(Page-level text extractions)
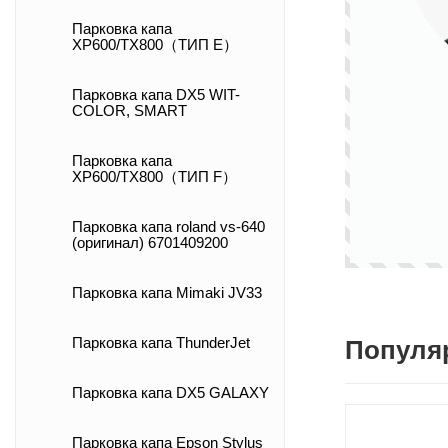
Парковка капа
XP600/TX800（ТИП E）
Парковка капа DX5 WIT-
COLOR, SMART
Парковка капа
XP600/TX800（ТИП F）
Парковка капа roland vs-640
(оригинал) 6701409200
Парковка капа Mimaki JV33
Парковка капа ThunderJet
Популя
Парковка капа DX5 GALAXY
Парковка капа Epson Stylus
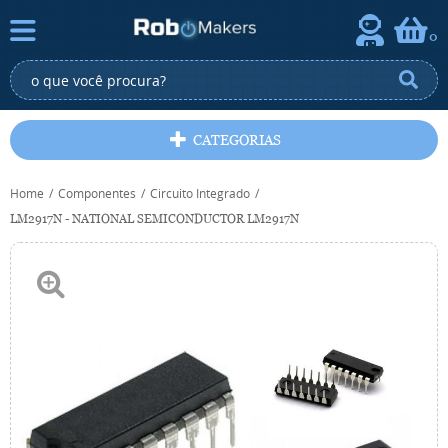
0
CATEGORIAS
Home
Componentes
Circuito Integrado
LM2917N - NATIONAL SEMICONDUCTOR LM2917N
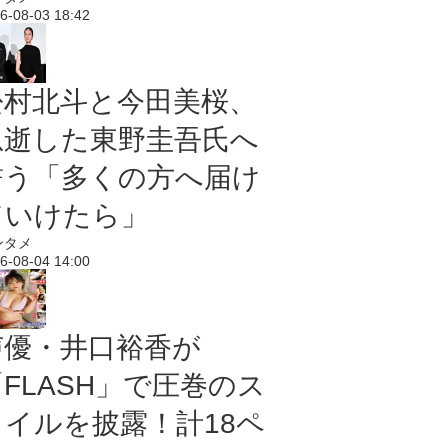
6-08-03 18:42
松村北斗と今田美桜、
急逝した東野圭吾氏へ
誓う「多くの方へ届け
ていけたら」
ンタメ
6-08-04 14:00
声優・井口裕香が
「FLASH」で圧巻のス
タイルを披露！計18ペ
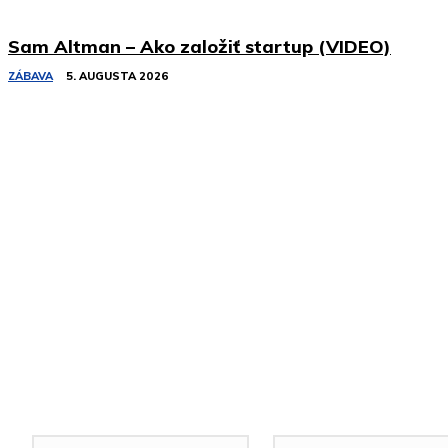
Sam Altman – Ako založiť startup (VIDEO)
ZÁBAVA
5. AUGUSTA 2026
Podobné články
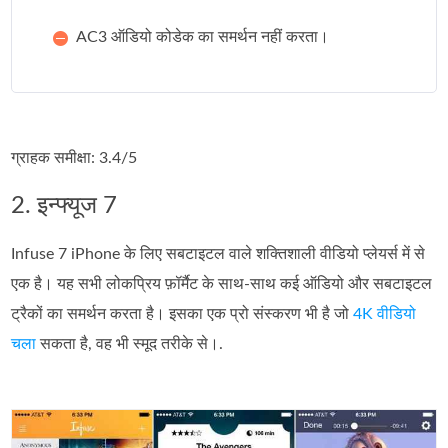
AC3 ऑडियो कोडेक का समर्थन नहीं करता।
ग्राहक समीक्षा: 3.4/5
2. इन्फ्यूज 7
Infuse 7 iPhone के लिए सबटाइटल वाले शक्तिशाली वीडियो प्लेयर्स में से
एक है। यह सभी लोकप्रिय फ़ॉर्मैट के साथ‑साथ कई ऑडियो और सबटाइटल
ट्रैकों का समर्थन करता है। इसका एक प्रो संस्करण भी है जो
4K वीडियो
चला
सकता है, वह भी स्मूद तरीके से।.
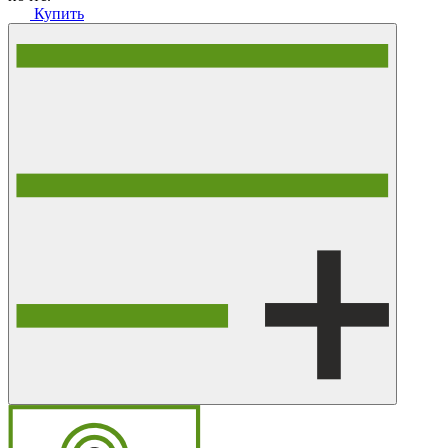
Купить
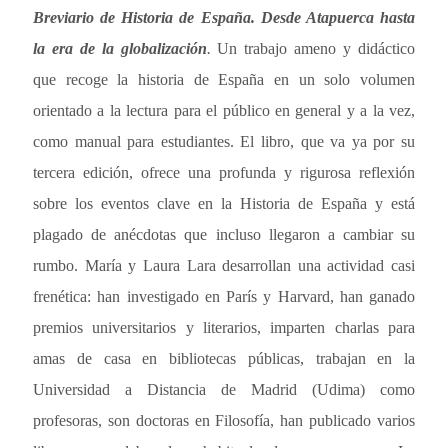
Breviario de Historia de España. Desde Atapuerca hasta
la era de la globalización
.
Un trabajo ameno y didáctico
que recoge la historia de España en un solo volumen
orientado a la lectura para el público en general y a la vez,
como manual para estudiantes. El libro, que va ya por su
tercera edición, ofrece una profunda y rigurosa reflexión
sobre los eventos clave en la Historia de España y está
plagado de anécdotas que incluso llegaron a cambiar su
rumbo. María y Laura Lara desarrollan una actividad casi
frenética: han investigado en París y Harvard, han ganado
premios universitarios y literarios, imparten charlas para
amas de casa en bibliotecas públicas, trabajan en la
Universidad a Distancia de Madrid (Udima) como
profesoras, son doctoras en Filosofía, han publicado varios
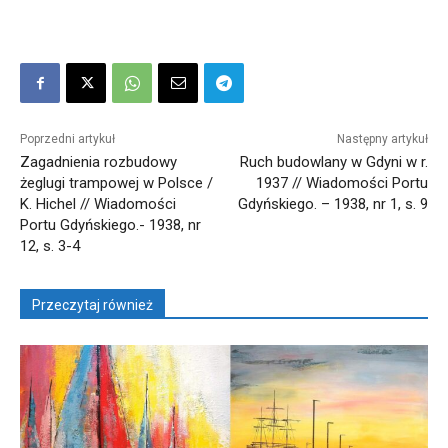
Poprzedni artykuł
Następny artykuł
Zagadnienia rozbudowy
Ruch budowlany w Gdyni w r.
żeglugi trampowej w Polsce /
1937 // Wiadomości Portu
K. Hichel // Wiadomości
Gdyńskiego. – 1938, nr 1, s. 9
Portu Gdyńskiego.- 1938, nr
12, s. 3-4
Przeczytaj również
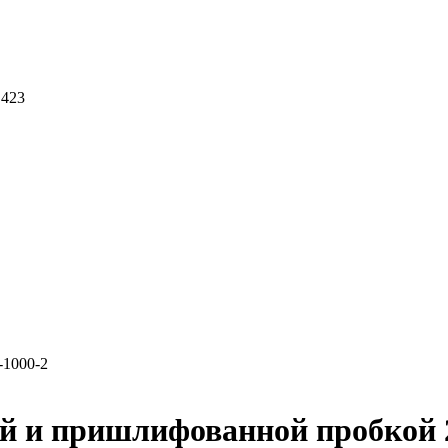
 423
-1000-2
ой и пришлифованной пробкой 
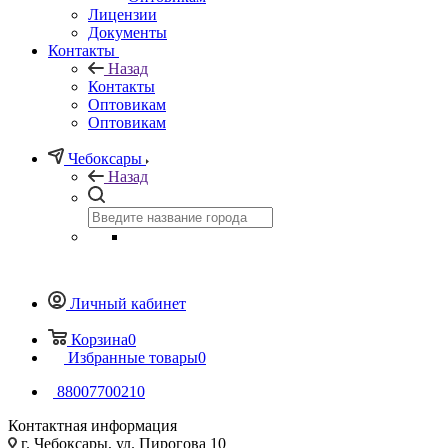
Лицензии
Документы
Контакты
Назад
Контакты
Оптовикам
Оптовикам
Чебоксары
Назад
Личный кабинет
Корзина
0
Избранные товары
0
88007700210
Контактная информация
г. Чебоксары, ул. Пирогова 10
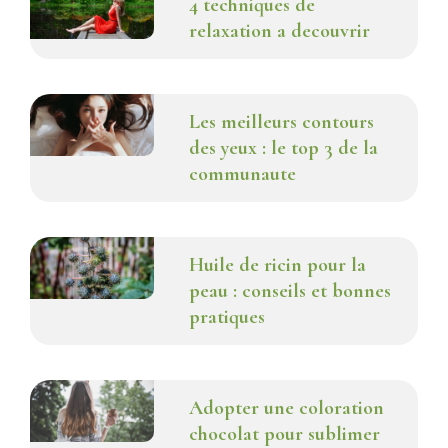
4 techniques de
relaxation a decouvrir
Les meilleurs contours
des yeux : le top 3 de la
communaute
Huile de ricin pour la
peau : conseils et bonnes
pratiques
Adopter une coloration
chocolat pour sublimer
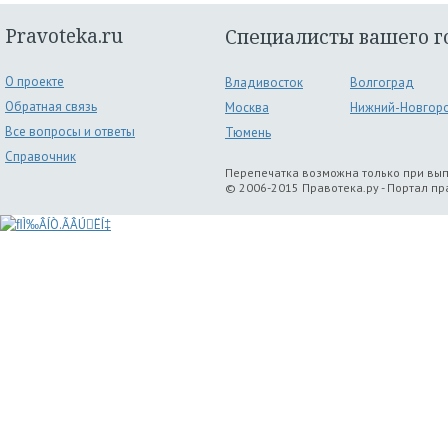
Pravoteka.ru
Специалисты вашего г
О проекте
Владивосток
Волгоград
Обратная связь
Москва
Нижний-Новгор
Все вопросы и ответы
Тюмень
Справочник
Перепечатка возможна только при вы
© 2006-2015 Правотека.ру - Портал п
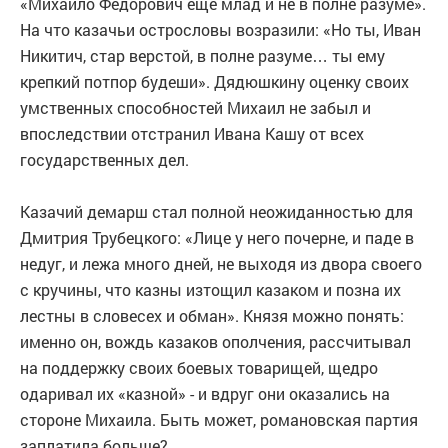
«Михайло Федорович ещё млад и не в полне разуме».
На что казачьи острословы возразили: «Но ты, Иван
Никитич, стар верстой, в полне разуме… ты ему
крепкий потпор будеши». Дядюшкину оценку своих
умственных способностей Михаил не забыл и
впоследствии отстранил Ивана Кашу от всех
государственных дел.
Казачий демарш стал полной неожиданностью для
Дмитрия Трубецкого: «Лице у него почерне, и паде в
недуг, и лежа много дней, не выходя из двора своего
с кручины, что казны изтощил казаком и позна их
лестны в словесех и обман». Князя можно понять:
именно он, вождь казаков ополчения, рассчитывал
на поддержку своих боевых товарищей, щедро
одаривал их «казной» - и вдруг они оказались на
стороне Михаила. Быть может, романовская партия
заплатила больше?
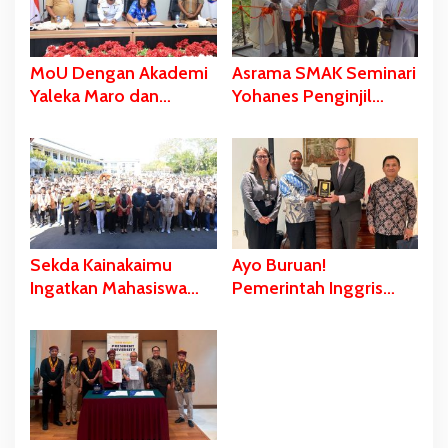
MoU Dengan Akademi
Asrama SMAK Seminari
Yaleka Maro dan
Yohanes Penginjil
Politeknik Pertanian
Asmat Diresmikan,
Yasanto, Ini Pesan
Gubernur Safanpo:
Gubernur Safanpo
Pentingnya Pendidikan
Karakter
Sekda Kainakaimu
Ayo Buruan!
Ingatkan Mahasiswa
Pemerintah Inggris
Jangan Tinggalkan
Siapkan Beasiswa S1
‘Noda-Madu’ di Lokasi
dan S2 bagi Putra/Putri
KKN
Papua Selatan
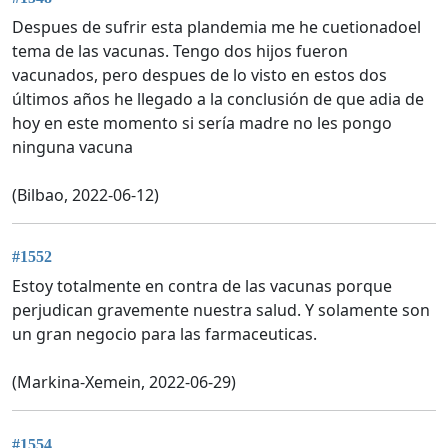
Despues de sufrir esta plandemia me he cuetionadoel
tema de las vacunas. Tengo dos hijos fueron
vacunados, pero despues de lo visto en estos dos
últimos años he llegado a la conclusión de que adia de
hoy en este momento si sería madre no les pongo
ninguna vacuna
(Bilbao, 2022-06-12)
#1552
Estoy totalmente en contra de las vacunas porque
perjudican gravemente nuestra salud. Y solamente son
un gran negocio para las farmaceuticas.
(Markina-Xemein, 2022-06-29)
#1554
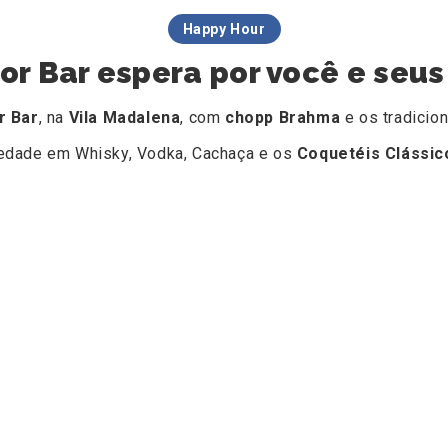
Happy Hour
tor Bar espera por você e seu
r Bar
, na
Vila Madalena
, com
chopp Brahma
e os tradicio
edade em Whisky, Vodka, Cachaça e os
Coquetéis Clássic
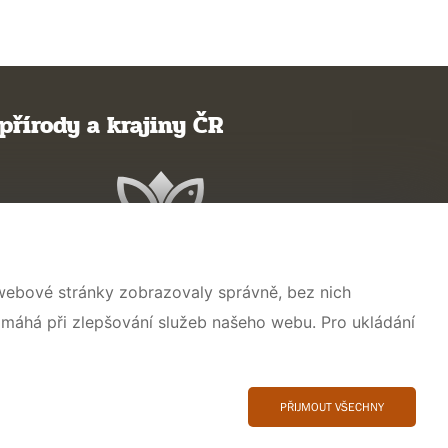
přírody a krajiny ČR
 webové stránky zobrazovaly správně, bez nich
omáhá při zlepšování služeb našeho webu. Pro ukládání
PŘIJMOUT VŠECHNY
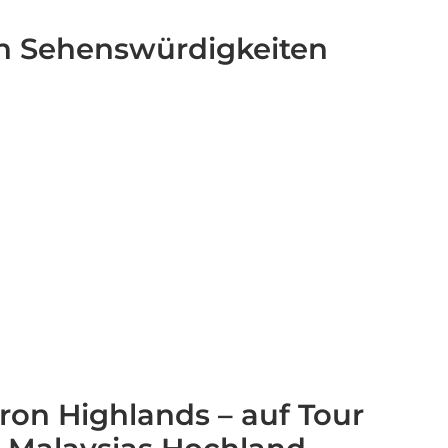
en Sehenswürdigkeiten
on Highlands – auf Tour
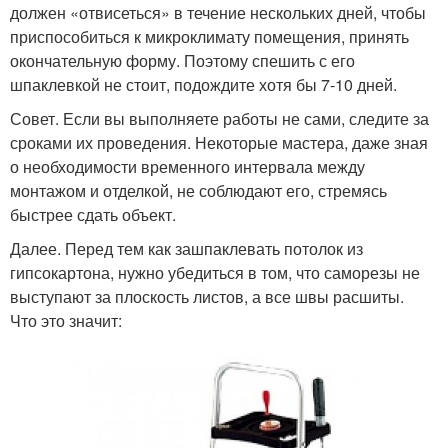
должен «отвисеться» в течение нескольких дней, чтобы
приспособиться к микроклимату помещения, принять
окончательную форму. Поэтому спешить с его
шпаклевкой не стоит, подождите хотя бы 7-10 дней.
Совет. Если вы выполняете работы не сами, следите за
сроками их проведения. Некоторые мастера, даже зная
о необходимости временного интервала между
монтажом и отделкой, не соблюдают его, стремясь
быстрее сдать объект.
Далее. Перед тем как зашпаклевать потолок из
гипсокартона, нужно убедиться в том, что саморезы не
выступают за плоскость листов, а все швы расшиты.
Что это значит:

WHAT YOU ARE ASKED TO DO:
Transcribe the entries word for word, without their pictures.

EXERCISE ANSWER:
Парковка капа
XP600/TX800（ТИП E）
Парковка капа DX5 WIT-
COLOR, SMART
Парковка капа
XP600/TX800（ТИП F）
Парковка капа roland vs-640
(оригинал) 6701409200
Парковка капа Mimaki JV33
Парковка капа ThunderJet
Популя
Парковка капа DX5 GALAXY
Парковка капа Epson Stylus
0
CATEGORIAS
Home
Componentes
Circuito Integrado
LM2917N - NATIONAL SEMICONDUCTOR LM2917N
6-08-03 18:42
松村北斗と今田美桜、
急逝した東野圭吾氏へ
誓う「多くの方へ届け
ていけたら」
ンタメ
6-08-04 14:00
声優・井口裕香が
「FLASH」で圧巻のス
タイルを披露！計18ペ
Sam Altman – Ako založiť startup (VIDEO)
ZÁBAVA
5. AUGUSTA 2026
Podobné články
AC3 ऑडियो कोडेक का समर्थन नहीं करता।
ग्राहक समीक्षा: 3.4/5
2. इन्फ्यूज 7
Infuse 7 iPhone के लिए सबटाइटल वाले शक्तिशाली वीडियो प्लेयर्स में से
एक है। यह सभी लोकप्रिय फ़ॉर्मैट के साथ‑साथ कई ऑडियो और सबटाइटल
ट्रैकों का समर्थन करता है। इसका एक प्रो संस्करण भी है जो
4K वीडियो
चला
सकता है, वह भी स्मूद तरीके से।.
Купить
Breviario de Historia de España. Desde Atapuerca hasta
la era de la globalización
.
Un trabajo ameno y didáctico
que recoge la historia de España en un solo volumen
orientado a la lectura para el público en general y a la vez,
como manual para estudiantes. El libro, que va ya por su
tercera edición, ofrece una profunda y rigurosa reflexión
sobre los eventos clave en la Historia de España y está
plagado de anécdotas que incluso llegaron a cambiar su
rumbo. María y Laura Lara desarrollan una actividad casi
frenética: han investigado en París y Harvard, han ganado
premios universitarios y literarios, imparten charlas para
amas de casa en bibliotecas públicas, trabajan en la
Universidad a Distancia de Madrid (Udima) como
profesoras, son doctoras en Filosofía, han publicado varios
Poprzedni artykuł
Następny artykuł
Zagadnienia rozbudowy
Ruch budowlany w Gdyni w r.
żeglugi trampowej w Polsce /
1937 // Wiadomości Portu
K. Hichel // Wiadomości
Gdyńskiego. – 1938, nr 1, s. 9
Portu Gdyńskiego.- 1938, nr
12, s. 3-4
Przeczytaj również
 423
-1000-2
ой и пришлифованной пробкой 
Лицензии
Документы
Контакты
Назад
Контакты
Оптовикам
Оптовикам
Чебоксары
Назад
Личный кабинет
Корзина
0
Избранные товары
0
88007700210
Контактная информация
г. Чебоксары, ул. Пирогова 10
4 techniques de
relaxation a decouvrir
Les meilleurs contours
des yeux : le top 3 de la
communaute
Huile de ricin pour la
peau : conseils et bonnes
pratiques
Adopter une coloration
chocolat pour sublimer
Pravoteka.ru
Специалисты вашего г
О проекте
Владивосток
Волгоград
Обратная связь
Москва
Нижний-Новгор
Все вопросы и ответы
Тюмень
Справочник
Перепечатка возможна только при вы
© 2006-2015 Правотека.ру - Портал п
«Михайло Федорович ещё млад и не в полне разуме».
На что казачьи острословы возразили: «Но ты, Иван
Никитич, стар верстой, в полне разуме… ты ему
крепкий потпор будеши». Дядюшкину оценку своих
умственных способностей Михаил не забыл и
впоследствии отстранил Ивана Кашу от всех
государственных дел.
Казачий демарш стал полной неожиданностью для
Дмитрия Трубецкого: «Лице у него почерне, и паде в
недуг, и лежа много дней, не выходя из двора своего
с кручины, что казны изтощил казаком и позна их
лестны в словесех и обман». Князя можно понять:
именно он, вождь казаков ополчения, рассчитывал
на поддержку своих боевых товарищей, щедро
одаривал их «казной» - и вдруг они оказались на
стороне Михаила. Быть может, романовская партия
заплатила больше?
MoU Dengan Akademi
Asrama SMAK Seminari
Yaleka Maro dan
Yohanes Penginjil
Politeknik Pertanian
Asmat Diresmikan,
Yasanto, Ini Pesan
Gubernur Safanpo:
Gubernur Safanpo
Pentingnya Pendidikan
Karakter
Sekda Kainakaimu
Ayo Buruan!
Ingatkan Mahasiswa
Pemerintah Inggris
Jangan Tinggalkan
Siapkan Beasiswa S1
‘Noda-Madu’ di Lokasi
dan S2 bagi Putra/Putri
KKN
Papua Selatan
Despues de sufrir esta plandemia me he cuetionadoel
tema de las vacunas. Tengo dos hijos fueron
vacunados, pero despues de lo visto en estos dos
últimos años he llegado a la conclusión de que adia de
hoy en este momento si sería madre no les pongo
ninguna vacuna
(Bilbao, 2022-06-12)
#1552
Estoy totalmente en contra de las vacunas porque
perjudican gravemente nuestra salud. Y solamente son
un gran negocio para las farmaceuticas.
(Markina-Xemein, 2022-06-29)
#1554
Happy Hour
tor Bar espera por você e seu
r Bar
, na
Vila Madalena
, com
chopp Brahma
e os tradicio
edade em Whisky, Vodka, Cachaça e os
Coquetéis Clássic
přírody a krajiny ČR
 webové stránky zobrazovaly správně, bez nich
omáhá při zlepšování služeb našeho webu. Pro ukládání
PŘIJMOUT VŠECHNY
en Sehenswürdigkeiten
on Highlands – auf Tour
должен «отвисеться» в течение нескольких дней, чтобы
приспособиться к микроклимату помещения, принять
окончательную форму. Поэтому спешить с его
шпаклевкой не стоит, подождите хотя бы 7-10 дней.
Совет. Если вы выполняете работы не сами, следите за
сроками их проведения. Некоторые мастера, даже зная
о необходимости временного интервала между
монтажом и отделкой, не соблюдают его, стремясь
быстрее сдать объект.
Далее. Перед тем как зашпаклевать потолок из
гипсокартона, нужно убедиться в том, что саморезы не
выступают за плоскость листов, а все швы расшиты.
Что это значит:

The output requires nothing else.